* Work required *
Taking the line that contains "Collaboration" as the starting point, give again exactly every line up to and including the last line of the records below.

* Raw data *

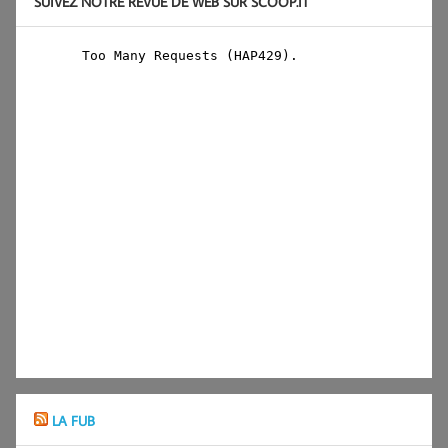
SUIVEZ NOTRE REVUE DE WEB SUR SCOOP.IT
LA FUB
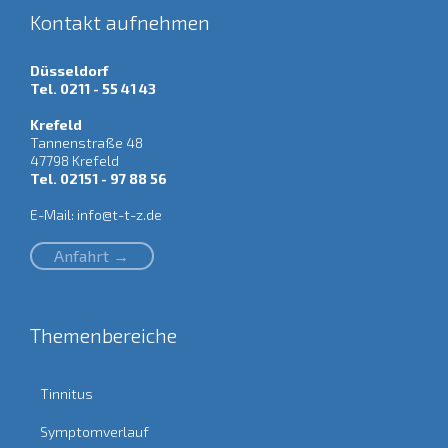
Kontakt aufnehmen
Düsseldorf
Tel. 0211 - 55 41 43
Krefeld
Tannenstraße 48
47798 Krefeld
Tel. 02151 - 97 88 56
E-Mail:
info@t-t-z.de
Anfahrt →
Themenbereiche
Tinnitus
Symptomverlauf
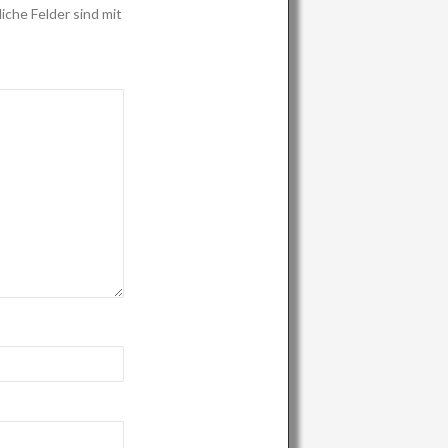
iche Felder sind mit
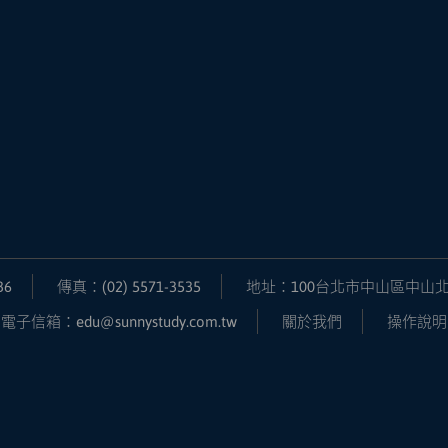
36
傳真：(02) 5571-3535
地址：100台北市中山區中山北
電子信箱：edu@sunnystudy.com.tw
關於我們
操作說明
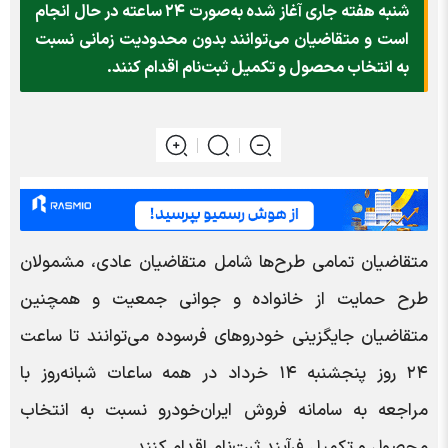
شنبه هفته جاری آغاز شده به‌صورت ۲۴ ساعته در حال انجام
است و متقاضیان می‌توانند بدون محدودیت زمانی نسبت
به انتخاب محصول و تکمیل ثبت‌نام اقدام کنند.
متقاضیان تمامی طرح‌ها شامل متقاضیان عادی، مشمولان
طرح حمایت از خانواده و جوانی جمعیت و همچنین
متقاضیان جایگزینی خودروهای فرسوده می‌توانند تا ساعت
۲۴ روز پنجشنبه ۱۴ خرداد در همه ساعات شبانه‌روز با
مراجعه به سامانه فروش ایران‌خودرو نسبت به انتخاب
محصول و تکمیل فرآیند ثبت‌نام اقدام کنند.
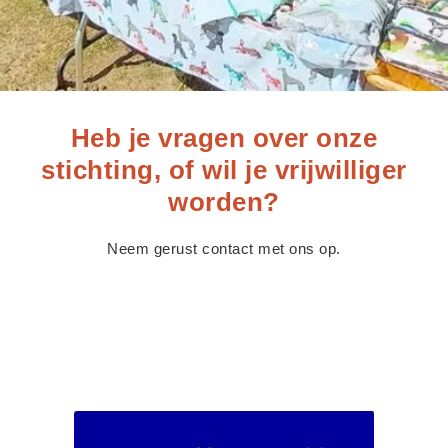
Heb je vragen over onze
stichting, of wil je vrijwilliger
worden?
Neem gerust contact met ons op.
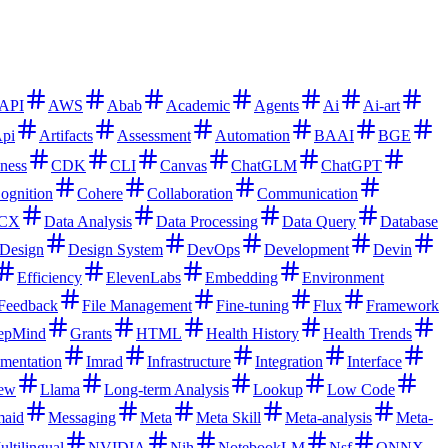
API
AWS
Abab
Academic
Agents
Ai
Ai-art
pi
Artifacts
Assessment
Automation
BAAI
BGE
ness
CDK
CLI
Canvas
ChatGLM
ChatGPT
ognition
Cohere
Collaboration
Communication
CX
Data Analysis
Data Processing
Data Query
Database
Design
Design System
DevOps
Development
Devin
Efficiency
ElevenLabs
Embedding
Environment
Feedback
File Management
Fine-tuning
Flux
Framework
epMind
Grants
HTML
Health History
Health Trends
mentation
Imrad
Infrastructure
Integration
Interface
iew
Llama
Long-term Analysis
Lookup
Low Code
aid
Messaging
Meta
Meta Skill
Meta-analysis
Meta-
ltilingual
NVIDIA
Nih
NotebookLM
Nsf
ONNX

* The completed task *
Collaboration
Communication
CX
Data Analysis
Data Processing
Data Query
Database
Design
Design System
DevOps
Development
Devin
Efficiency
ElevenLabs
Embedding
Environment
Feedback
File Management
Fine-tuning
Flux
Framework
epMind
Grants
HTML
Health History
Health Trends
mentation
Imrad
Infrastructure
Integration
Interface
iew
Llama
Long-term Analysis
Lookup
Low Code
aid
Messaging
Meta
Meta Skill
Meta-analysis
Meta-
ltilingual
NVIDIA
Nih
NotebookLM
Nsf
ONNX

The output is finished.